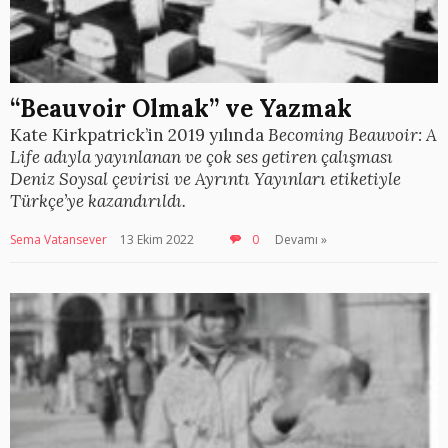
“Beauvoir Olmak” ve Yazmak
Kate Kirkpatrick’in 2019 yılında
Becoming Beauvoir: A
Life
adıyla yayınlanan ve çok ses getiren çalışması
Deniz Soysal çevirisi ve Ayrıntı Yayınları etiketiyle
Türkçe’ye kazandırıldı.
Sema Vatansever
13 Ekim 2022
0
Devamı »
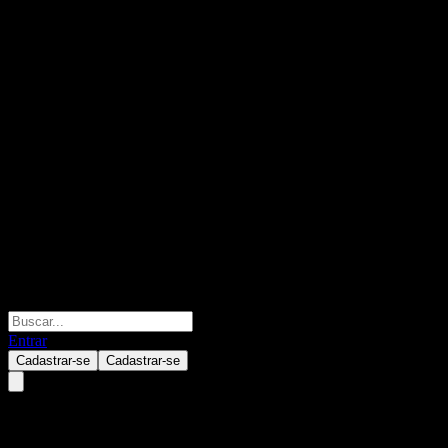
Entrar
Cadastrar-se
Cadastrar-se
China Life AMP Boom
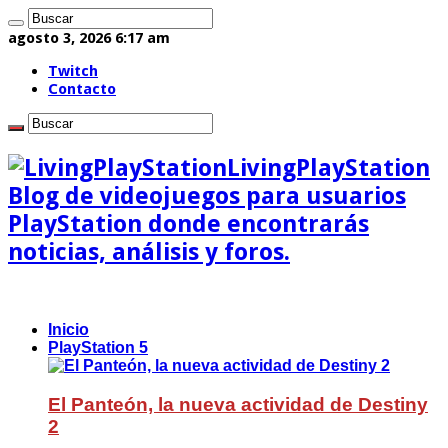
agosto 3, 2026 6:17 am
Twitch
Contacto
LivingPlayStation
Blog de videojuegos para usuarios
PlayStation donde encontrarás
noticias, análisis y foros.
Inicio
PlayStation 5
El Panteón, la nueva actividad de Destiny
2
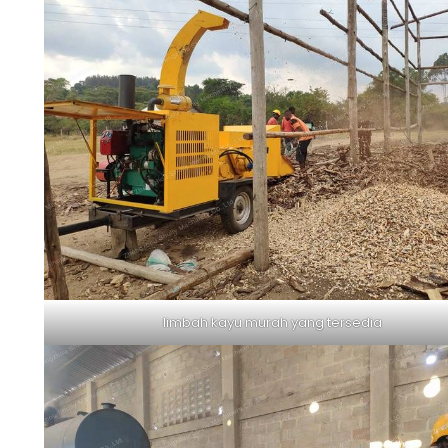
limbah kayu murah yang tersedia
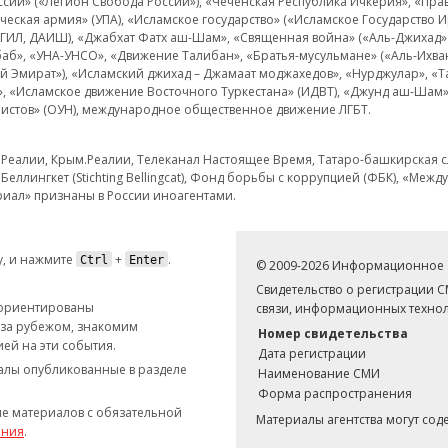
и» («Легион Свобода России»), «Чеченская Республика Ичкерия», «Правый
еская армия» (УПА), «Исламское государство» («Исламское Государство И
 ИГИЛ, ДАИШ), «Джабхат Фатх аш-Шам», «Священная война» («Аль-Джихад» 
аб», «УНА-УНСО», «Движение Талибан», «Братья-мусульмане» («Аль-Ихва
кий Эмират»), «Исламский джихад – Джамаат моджахедов», «Нурджулар», «
», «Исламское движение Восточного Туркестана» (ИДВТ), «Джунд аш-Шам»,
истов» (ОУН), международное общественное движение ЛГБТ.
з.Реалии, Крым.Реалии, Телеканал Настоящее Время, Татаро-башкирская сл
Беллингкет (Stichting Bellingcat), Фонд борьбы с коррупцией (ФБК), «Ме
иал» признаны в России иноагентами.
, и нажмите
+
.
Ctrl
Enter
© 2009-2026 Информационное а
Свидетельство о регистрации 
 ориентированы
связи, информационных технол
 за рубежом, знакомим
Номер свидетельства
ей на эти события.
Дата регистрации
иалы опубликованные в разделе
Наименование СМИ
Форма распространения
е материалов с обязательной
Материалы агентства могут со
ания
.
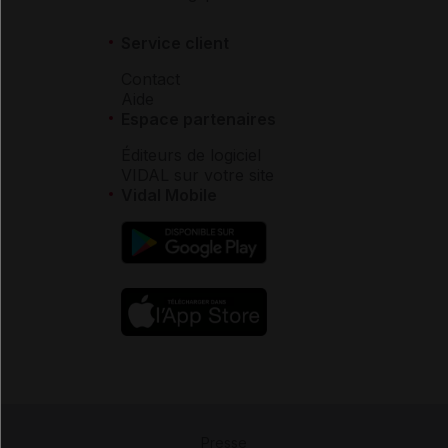
Service client
Contact
Aide
Espace partenaires
Éditeurs de logiciel
VIDAL sur votre site
Vidal Mobile
Presse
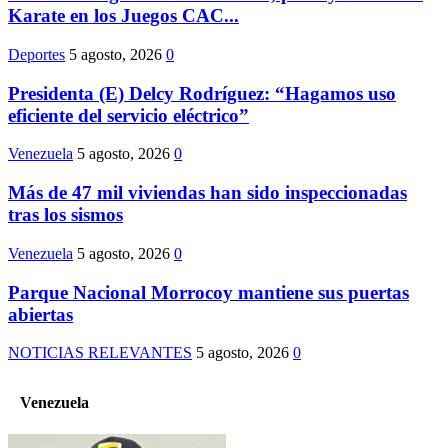
Karate en los Juegos CAC...
Deportes
5 agosto, 2026
0
Presidenta (E) Delcy Rodríguez: “Hagamos uso
eficiente del servicio eléctrico”
Venezuela
5 agosto, 2026
0
Más de 47 mil viviendas han sido inspeccionadas
tras los sismos
Venezuela
5 agosto, 2026
0
Parque Nacional Morrocoy mantiene sus puertas
abiertas
NOTICIAS RELEVANTES
5 agosto, 2026
0
Venezuela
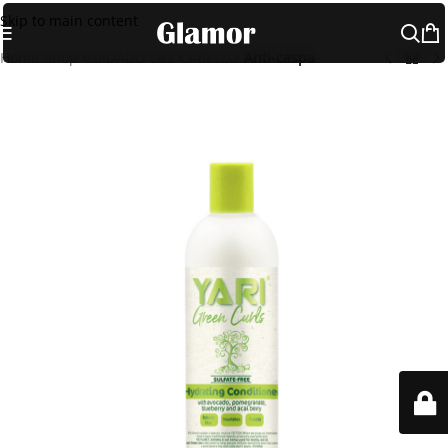
Skip to main content
Home
Shop
CUIDADO DEL CABELLO
Anti-caspa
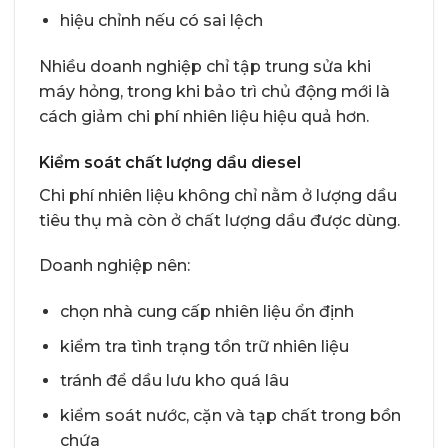
hiệu chỉnh nếu có sai lệch
Nhiều doanh nghiệp chỉ tập trung sửa khi
máy hỏng, trong khi bảo trì chủ động mới là
cách giảm chi phí nhiên liệu hiệu quả hơn.
Kiểm soát chất lượng dầu diesel
Chi phí nhiên liệu không chỉ nằm ở lượng dầu
tiêu thụ mà còn ở chất lượng dầu được dùng.
Doanh nghiệp nên:
chọn nhà cung cấp nhiên liệu ổn định
kiểm tra tình trạng tồn trữ nhiên liệu
tránh để dầu lưu kho quá lâu
kiểm soát nước, cặn và tạp chất trong bồn
chứa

- - - - - - -

• Work order:
I need each line of the entries that holds the string "Beauvoir" located and copied.

• Answer to the problem:
“Beauvoir Olmak” ve Yazmak
Becoming Beauvoir: A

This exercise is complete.